This specification defines three patterns of content negotiation that can be made visible within the protocol: "proactive" negotiation, where the server selects the representation based upon the user agent's stated preferences; "reactive" negotiation, where the server provides a list of representations for the user agent to choose from; and "request content" negotiation, where the user agent selects the representation for a future request based upon the server's stated preferences in past responses.
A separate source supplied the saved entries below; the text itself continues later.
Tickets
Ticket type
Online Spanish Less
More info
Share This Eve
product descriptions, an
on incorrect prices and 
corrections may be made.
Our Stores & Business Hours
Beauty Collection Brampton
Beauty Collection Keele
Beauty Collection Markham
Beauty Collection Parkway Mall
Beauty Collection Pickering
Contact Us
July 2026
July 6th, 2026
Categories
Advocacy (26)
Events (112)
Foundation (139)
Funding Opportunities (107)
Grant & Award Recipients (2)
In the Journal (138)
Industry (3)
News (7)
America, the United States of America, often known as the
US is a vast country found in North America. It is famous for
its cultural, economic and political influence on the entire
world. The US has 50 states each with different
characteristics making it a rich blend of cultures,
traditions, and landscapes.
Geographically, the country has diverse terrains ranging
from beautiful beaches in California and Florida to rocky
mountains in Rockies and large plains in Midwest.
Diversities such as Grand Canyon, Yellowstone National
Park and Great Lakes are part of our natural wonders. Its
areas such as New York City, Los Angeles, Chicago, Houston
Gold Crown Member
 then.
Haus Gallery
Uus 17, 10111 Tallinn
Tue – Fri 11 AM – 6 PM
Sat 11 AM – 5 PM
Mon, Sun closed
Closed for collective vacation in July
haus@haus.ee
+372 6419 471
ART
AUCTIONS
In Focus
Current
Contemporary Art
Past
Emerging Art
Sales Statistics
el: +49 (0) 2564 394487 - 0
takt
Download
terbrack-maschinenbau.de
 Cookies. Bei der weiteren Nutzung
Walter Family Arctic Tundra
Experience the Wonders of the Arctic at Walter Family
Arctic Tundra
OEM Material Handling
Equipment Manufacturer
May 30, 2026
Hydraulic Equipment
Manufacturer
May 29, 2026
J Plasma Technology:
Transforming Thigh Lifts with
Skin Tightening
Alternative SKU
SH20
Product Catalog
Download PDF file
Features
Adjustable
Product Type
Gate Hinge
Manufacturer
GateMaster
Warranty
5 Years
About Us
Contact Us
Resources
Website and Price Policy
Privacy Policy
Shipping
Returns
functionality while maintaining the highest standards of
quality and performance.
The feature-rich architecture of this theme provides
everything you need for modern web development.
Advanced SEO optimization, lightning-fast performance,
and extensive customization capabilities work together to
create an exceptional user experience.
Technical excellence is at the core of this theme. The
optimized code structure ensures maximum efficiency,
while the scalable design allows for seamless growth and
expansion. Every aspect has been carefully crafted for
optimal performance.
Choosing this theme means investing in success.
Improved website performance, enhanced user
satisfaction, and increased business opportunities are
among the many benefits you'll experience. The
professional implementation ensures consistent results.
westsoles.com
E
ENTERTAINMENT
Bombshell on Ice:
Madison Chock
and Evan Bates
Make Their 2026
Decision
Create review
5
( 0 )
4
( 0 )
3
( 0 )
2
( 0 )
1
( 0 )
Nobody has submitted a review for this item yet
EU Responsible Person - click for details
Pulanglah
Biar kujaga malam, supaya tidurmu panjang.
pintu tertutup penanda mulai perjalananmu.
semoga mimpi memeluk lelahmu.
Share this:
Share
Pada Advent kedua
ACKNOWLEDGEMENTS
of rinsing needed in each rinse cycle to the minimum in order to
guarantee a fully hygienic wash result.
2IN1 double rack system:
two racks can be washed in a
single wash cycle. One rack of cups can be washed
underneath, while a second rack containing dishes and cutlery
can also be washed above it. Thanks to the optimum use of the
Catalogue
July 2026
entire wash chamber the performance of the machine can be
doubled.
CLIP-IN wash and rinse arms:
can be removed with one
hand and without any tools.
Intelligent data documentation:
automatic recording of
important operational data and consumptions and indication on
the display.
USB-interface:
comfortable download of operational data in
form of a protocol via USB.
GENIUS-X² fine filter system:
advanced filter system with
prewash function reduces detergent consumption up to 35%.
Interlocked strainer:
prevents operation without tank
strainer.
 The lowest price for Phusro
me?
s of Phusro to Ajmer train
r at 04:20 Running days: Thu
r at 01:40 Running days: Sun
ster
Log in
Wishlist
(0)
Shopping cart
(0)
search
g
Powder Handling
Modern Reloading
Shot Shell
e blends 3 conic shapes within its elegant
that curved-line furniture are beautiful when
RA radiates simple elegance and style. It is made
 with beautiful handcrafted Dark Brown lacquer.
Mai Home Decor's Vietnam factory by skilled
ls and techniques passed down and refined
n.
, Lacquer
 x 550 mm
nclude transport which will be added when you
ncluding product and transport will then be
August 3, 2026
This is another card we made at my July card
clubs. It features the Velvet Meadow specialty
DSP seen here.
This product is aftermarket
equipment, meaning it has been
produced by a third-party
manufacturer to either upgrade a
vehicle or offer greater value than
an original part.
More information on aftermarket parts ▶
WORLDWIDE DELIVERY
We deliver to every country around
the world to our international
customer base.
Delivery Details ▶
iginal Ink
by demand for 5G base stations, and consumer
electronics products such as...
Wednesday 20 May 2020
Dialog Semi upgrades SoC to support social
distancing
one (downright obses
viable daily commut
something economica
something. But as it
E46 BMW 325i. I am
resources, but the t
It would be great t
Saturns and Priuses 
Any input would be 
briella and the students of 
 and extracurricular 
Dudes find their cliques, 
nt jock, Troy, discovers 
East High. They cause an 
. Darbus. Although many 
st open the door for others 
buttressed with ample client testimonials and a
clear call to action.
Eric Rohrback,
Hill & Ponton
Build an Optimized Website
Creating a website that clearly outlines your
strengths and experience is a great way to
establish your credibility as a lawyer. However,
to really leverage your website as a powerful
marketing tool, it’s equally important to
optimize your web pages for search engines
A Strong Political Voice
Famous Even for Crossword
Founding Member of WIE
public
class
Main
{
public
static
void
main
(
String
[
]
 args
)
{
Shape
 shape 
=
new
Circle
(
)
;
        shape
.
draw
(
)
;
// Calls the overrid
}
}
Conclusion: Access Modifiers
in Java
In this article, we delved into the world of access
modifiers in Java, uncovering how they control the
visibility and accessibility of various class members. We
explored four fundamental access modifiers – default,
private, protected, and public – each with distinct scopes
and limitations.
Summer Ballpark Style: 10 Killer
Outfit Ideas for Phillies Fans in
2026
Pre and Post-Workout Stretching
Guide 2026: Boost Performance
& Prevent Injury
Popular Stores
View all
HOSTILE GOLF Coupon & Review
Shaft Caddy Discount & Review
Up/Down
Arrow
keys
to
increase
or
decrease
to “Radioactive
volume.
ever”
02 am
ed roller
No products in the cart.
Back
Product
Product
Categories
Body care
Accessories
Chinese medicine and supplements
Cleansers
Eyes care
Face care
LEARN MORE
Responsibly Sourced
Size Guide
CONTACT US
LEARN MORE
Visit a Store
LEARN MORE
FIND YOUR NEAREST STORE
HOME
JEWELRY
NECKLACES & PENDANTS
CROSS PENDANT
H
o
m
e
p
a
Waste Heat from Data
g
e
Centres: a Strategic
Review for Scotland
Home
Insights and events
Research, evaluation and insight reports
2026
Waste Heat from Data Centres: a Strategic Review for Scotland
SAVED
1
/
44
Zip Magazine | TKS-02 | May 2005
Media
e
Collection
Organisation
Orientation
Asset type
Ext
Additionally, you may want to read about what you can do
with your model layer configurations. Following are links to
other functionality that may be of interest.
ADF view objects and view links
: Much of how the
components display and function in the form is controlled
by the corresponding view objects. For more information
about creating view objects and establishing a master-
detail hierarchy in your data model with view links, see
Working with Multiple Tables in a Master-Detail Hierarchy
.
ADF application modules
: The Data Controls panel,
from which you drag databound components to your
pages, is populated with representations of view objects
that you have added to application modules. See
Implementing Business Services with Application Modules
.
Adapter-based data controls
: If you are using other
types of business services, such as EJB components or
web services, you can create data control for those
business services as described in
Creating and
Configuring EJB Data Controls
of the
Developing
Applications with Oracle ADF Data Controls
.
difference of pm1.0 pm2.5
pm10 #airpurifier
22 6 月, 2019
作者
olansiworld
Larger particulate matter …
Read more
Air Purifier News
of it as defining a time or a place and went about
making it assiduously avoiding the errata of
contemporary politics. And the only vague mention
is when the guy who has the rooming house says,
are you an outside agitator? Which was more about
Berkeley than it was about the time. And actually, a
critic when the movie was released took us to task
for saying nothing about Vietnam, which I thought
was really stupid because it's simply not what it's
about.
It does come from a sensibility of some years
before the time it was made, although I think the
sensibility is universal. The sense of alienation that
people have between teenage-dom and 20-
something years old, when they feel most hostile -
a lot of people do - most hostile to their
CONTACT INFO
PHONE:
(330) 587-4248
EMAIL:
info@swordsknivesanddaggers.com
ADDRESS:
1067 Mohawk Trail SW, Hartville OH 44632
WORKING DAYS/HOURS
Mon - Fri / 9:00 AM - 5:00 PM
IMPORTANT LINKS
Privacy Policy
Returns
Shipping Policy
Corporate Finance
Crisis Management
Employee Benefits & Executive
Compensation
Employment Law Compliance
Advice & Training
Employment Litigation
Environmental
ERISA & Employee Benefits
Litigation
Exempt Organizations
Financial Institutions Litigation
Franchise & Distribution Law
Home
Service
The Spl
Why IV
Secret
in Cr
Other patterns of content negotiation include "conditional content", where the representation consists of multiple parts that are selectively rendered based on user agent parameters, "active content", where the representation contains a script that makes additional (more specific) requests based on the user agent characteristics, and "Transparent Content Negotiation" ([RFC2295]), where content selection is performed by an intermediary. These patterns are not mutually exclusive, and each has trade-offs in applicability and practicality.

Note that, in all cases, HTTP is not aware of the resource semantics. The consistency with which an origin server responds to requests, over time and over the varying dimensions of content negotiation, and thus the "sameness" of a resource's observed representations over time, is determined entirely by whatever entity or algorithm selects or generates those responses.

12.1. Proactive Negotiation

When content negotiation preferences are sent by the user agent in a request to encourage an algorithm located at the server to select the preferred representation, it is called "proactive negotiation" (a.k.a., "server-driven negotiation"). Selection is based on the available representations for a response (the dimensions over which it might vary, such as language, content coding, etc.) compared to various information supplied in the request, including both the explicit negotiation header fields below and implicit characteristics, such as the client's network address or parts of the User-Agent field.

Proactive negotiation is advantageous when the algorithm for selecting from among the available representations is difficult to describe to a user agent, or when the server desires to send its "best guess" to the user agent along with the first response (when that "best guess" is good enough for the user, this avoids the round- trip delay of a subsequent request). In order to improve the server's guess, a user agent MAY send request header fields that describe its preferences.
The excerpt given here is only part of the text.